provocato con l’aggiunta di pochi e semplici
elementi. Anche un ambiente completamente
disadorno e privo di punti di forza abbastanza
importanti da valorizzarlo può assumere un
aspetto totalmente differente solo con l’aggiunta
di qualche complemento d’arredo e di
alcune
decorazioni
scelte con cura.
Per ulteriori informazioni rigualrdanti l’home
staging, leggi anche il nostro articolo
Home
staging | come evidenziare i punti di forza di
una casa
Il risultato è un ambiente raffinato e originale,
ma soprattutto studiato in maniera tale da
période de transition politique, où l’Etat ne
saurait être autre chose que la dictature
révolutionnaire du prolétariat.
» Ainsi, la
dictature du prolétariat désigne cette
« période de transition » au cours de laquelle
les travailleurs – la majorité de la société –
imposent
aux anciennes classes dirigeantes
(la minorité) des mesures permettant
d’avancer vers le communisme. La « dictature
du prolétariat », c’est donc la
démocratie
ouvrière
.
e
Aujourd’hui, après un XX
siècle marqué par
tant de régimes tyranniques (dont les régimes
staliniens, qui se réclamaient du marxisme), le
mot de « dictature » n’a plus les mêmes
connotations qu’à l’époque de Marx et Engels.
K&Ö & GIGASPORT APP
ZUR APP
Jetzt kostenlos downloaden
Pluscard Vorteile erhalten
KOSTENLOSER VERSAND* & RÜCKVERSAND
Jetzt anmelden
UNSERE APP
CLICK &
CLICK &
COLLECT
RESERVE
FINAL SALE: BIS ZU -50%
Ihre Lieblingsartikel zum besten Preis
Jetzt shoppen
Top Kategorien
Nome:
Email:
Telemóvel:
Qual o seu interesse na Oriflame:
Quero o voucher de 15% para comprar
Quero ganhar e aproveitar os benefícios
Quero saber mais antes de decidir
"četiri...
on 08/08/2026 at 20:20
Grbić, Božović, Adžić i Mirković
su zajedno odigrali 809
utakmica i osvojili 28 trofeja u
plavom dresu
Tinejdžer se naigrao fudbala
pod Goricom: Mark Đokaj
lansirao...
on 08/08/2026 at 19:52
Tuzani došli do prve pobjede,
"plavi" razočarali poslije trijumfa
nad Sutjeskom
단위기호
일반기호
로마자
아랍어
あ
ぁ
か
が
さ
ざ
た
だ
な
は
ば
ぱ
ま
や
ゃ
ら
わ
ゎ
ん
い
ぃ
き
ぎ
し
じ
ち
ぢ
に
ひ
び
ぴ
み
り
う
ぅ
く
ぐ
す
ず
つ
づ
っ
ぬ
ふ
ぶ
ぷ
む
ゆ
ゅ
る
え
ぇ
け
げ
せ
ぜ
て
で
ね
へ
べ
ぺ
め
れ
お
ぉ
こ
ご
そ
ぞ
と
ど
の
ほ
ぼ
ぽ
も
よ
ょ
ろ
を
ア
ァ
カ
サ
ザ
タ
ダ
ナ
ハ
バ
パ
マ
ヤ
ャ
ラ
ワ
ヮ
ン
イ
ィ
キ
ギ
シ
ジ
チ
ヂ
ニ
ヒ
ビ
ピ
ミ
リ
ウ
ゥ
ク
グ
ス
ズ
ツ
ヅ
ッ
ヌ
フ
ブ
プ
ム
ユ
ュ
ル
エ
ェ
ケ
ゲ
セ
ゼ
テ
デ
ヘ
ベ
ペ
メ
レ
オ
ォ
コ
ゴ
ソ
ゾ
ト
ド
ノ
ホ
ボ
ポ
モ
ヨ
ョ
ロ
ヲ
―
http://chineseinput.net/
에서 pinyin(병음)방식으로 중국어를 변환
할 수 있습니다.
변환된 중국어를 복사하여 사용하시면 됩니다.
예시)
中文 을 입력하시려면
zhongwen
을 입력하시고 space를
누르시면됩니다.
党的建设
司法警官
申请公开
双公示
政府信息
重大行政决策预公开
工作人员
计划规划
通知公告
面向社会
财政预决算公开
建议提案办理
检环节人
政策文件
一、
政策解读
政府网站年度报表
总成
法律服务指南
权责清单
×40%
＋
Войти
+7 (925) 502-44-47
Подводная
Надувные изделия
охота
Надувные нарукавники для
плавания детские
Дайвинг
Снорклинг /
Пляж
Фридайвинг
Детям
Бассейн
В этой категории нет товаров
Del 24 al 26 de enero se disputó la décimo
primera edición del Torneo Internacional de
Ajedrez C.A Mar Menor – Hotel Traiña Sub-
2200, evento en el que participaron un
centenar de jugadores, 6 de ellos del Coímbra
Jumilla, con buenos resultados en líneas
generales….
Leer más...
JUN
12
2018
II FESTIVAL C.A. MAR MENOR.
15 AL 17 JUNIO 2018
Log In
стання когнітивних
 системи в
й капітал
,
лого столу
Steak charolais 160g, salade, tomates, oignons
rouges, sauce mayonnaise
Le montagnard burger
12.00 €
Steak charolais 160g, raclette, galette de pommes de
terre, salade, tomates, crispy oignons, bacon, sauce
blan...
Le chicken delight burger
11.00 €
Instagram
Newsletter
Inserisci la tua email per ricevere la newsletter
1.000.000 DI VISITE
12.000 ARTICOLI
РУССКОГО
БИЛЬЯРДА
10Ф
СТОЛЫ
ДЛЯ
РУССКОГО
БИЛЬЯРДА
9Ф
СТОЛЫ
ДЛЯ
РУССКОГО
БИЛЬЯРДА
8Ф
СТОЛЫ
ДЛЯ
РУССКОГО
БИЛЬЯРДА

□ □ □ □

» REQUIREMENT
Would you please give all of the records again exactly as they stand?

» TASK ANSWER
provocato con l’aggiunta di pochi e semplici
elementi. Anche un ambiente completamente
disadorno e privo di punti di forza abbastanza
importanti da valorizzarlo può assumere un
aspetto totalmente differente solo con l’aggiunta
di qualche complemento d’arredo e di
alcune
decorazioni
scelte con cura.
Per ulteriori informazioni rigualrdanti l’home
staging, leggi anche il nostro articolo
Home
staging | come evidenziare i punti di forza di
una casa
Il risultato è un ambiente raffinato e originale,
ma soprattutto studiato in maniera tale da
période de transition politique, où l’Etat ne
saurait être autre chose que la dictature
révolutionnaire du prolétariat.
» Ainsi, la
dictature du prolétariat désigne cette
« période de transition » au cours de laquelle
les travailleurs – la majorité de la société –
imposent
aux anciennes classes dirigeantes
(la minorité) des mesures permettant
d’avancer vers le communisme. La « dictature
du prolétariat », c’est donc la
démocratie
ouvrière
.
e
Aujourd’hui, après un XX
siècle marqué par
tant de régimes tyranniques (dont les régimes
staliniens, qui se réclamaient du marxisme), le
mot de « dictature » n’a plus les mêmes
connotations qu’à l’époque de Marx et Engels.
K&Ö & GIGASPORT APP
ZUR APP
Jetzt kostenlos downloaden
Pluscard Vorteile erhalten
KOSTENLOSER VERSAND* & RÜCKVERSAND
Jetzt anmelden
UNSERE APP
CLICK &
CLICK &
COLLECT
RESERVE
FINAL SALE: BIS ZU -50%
Ihre Lieblingsartikel zum besten Preis
Jetzt shoppen
Top Kategorien
Nome:
Email:
Telemóvel:
Qual o seu interesse na Oriflame:
Quero o voucher de 15% para comprar
Quero ganhar e aproveitar os benefícios
Quero saber mais antes de decidir
"četiri...
on 08/08/2026 at 20:20
Grbić, Božović, Adžić i Mirković
su zajedno odigrali 809
utakmica i osvojili 28 trofeja u
plavom dresu
Tinejdžer se naigrao fudbala
pod Goricom: Mark Đokaj
lansirao...
on 08/08/2026 at 19:52
Tuzani došli do prve pobjede,
"plavi" razočarali poslije trijumfa
nad Sutjeskom
단위기호
일반기호
로마자
아랍어
あ
ぁ
か
が
さ
ざ
た
だ
な
は
ば
ぱ
ま
や
ゃ
ら
わ
ゎ
ん
い
ぃ
き
ぎ
し
じ
ち
ぢ
に
ひ
び
ぴ
み
り
う
ぅ
く
ぐ
す
ず
つ
づ
っ
ぬ
ふ
ぶ
ぷ
む
ゆ
ゅ
る
え
ぇ
け
げ
せ
ぜ
て
で
ね
へ
べ
ぺ
め
れ
お
ぉ
こ
ご
そ
ぞ
と
ど
の
ほ
ぼ
ぽ
も
よ
ょ
ろ
を
ア
ァ
カ
サ
ザ
タ
ダ
ナ
ハ
バ
パ
マ
ヤ
ャ
ラ
ワ
ヮ
ン
イ
ィ
キ
ギ
シ
ジ
チ
ヂ
ニ
ヒ
ビ
ピ
ミ
リ
ウ
ゥ
ク
グ
ス
ズ
ツ
ヅ
ッ
ヌ
フ
ブ
プ
ム
ユ
ュ
ル
エ
ェ
ケ
ゲ
セ
ゼ
テ
デ
ヘ
ベ
ペ
メ
レ
オ
ォ
コ
ゴ
ソ
ゾ
ト
ド
ノ
ホ
ボ
ポ
モ
ヨ
ョ
ロ
ヲ
―
http://chineseinput.net/
에서 pinyin(병음)방식으로 중국어를 변환
할 수 있습니다.
변환된 중국어를 복사하여 사용하시면 됩니다.
예시)
中文 을 입력하시려면
zhongwen
을 입력하시고 space를
누르시면됩니다.
党的建设
司法警官
申请公开
双公示
政府信息
重大行政决策预公开
工作人员
计划规划
通知公告
面向社会
财政预决算公开
建议提案办理
检环节人
政策文件
一、
政策解读
政府网站年度报表
总成
法律服务指南
权责清单
×40%
＋
Войти
+7 (925) 502-44-47
Подводная
Надувные изделия
охота
Надувные нарукавники для
плавания детские
Дайвинг
Снорклинг /
Пляж
Фридайвинг
Детям
Бассейн
В этой категории нет товаров
Del 24 al 26 de enero se disputó la décimo
primera edición del Torneo Internacional de
Ajedrez C.A Mar Menor – Hotel Traiña Sub-
2200, evento en el que participaron un
centenar de jugadores, 6 de ellos del Coímbra
Jumilla, con buenos resultados en líneas
generales….
Leer más...
JUN
12
2018
II FESTIVAL C.A. MAR MENOR.
15 AL 17 JUNIO 2018
Log In
стання когнітивних
 системи в
й капітал
,
лого столу
Steak charolais 160g, salade, tomates, oignons
rouges, sauce mayonnaise
Le montagnard burger
12.00 €
Steak charolais 160g, raclette, galette de pommes de
terre, salade, tomates, crispy oignons, bacon, sauce
blan...
Le chicken delight burger
11.00 €
Instagram
Newsletter
Inserisci la tua email per ricevere la newsletter
1.000.000 DI VISITE
12.000 ARTICOLI
РУССКОГО
БИЛЬЯРДА
10Ф
СТОЛЫ
ДЛЯ
РУССКОГО
БИЛЬЯРДА
9Ф
СТОЛЫ
ДЛЯ
РУССКОГО
БИЛЬЯРДА
8Ф
СТОЛЫ
ДЛЯ
РУССКОГО
БИЛЬЯРДА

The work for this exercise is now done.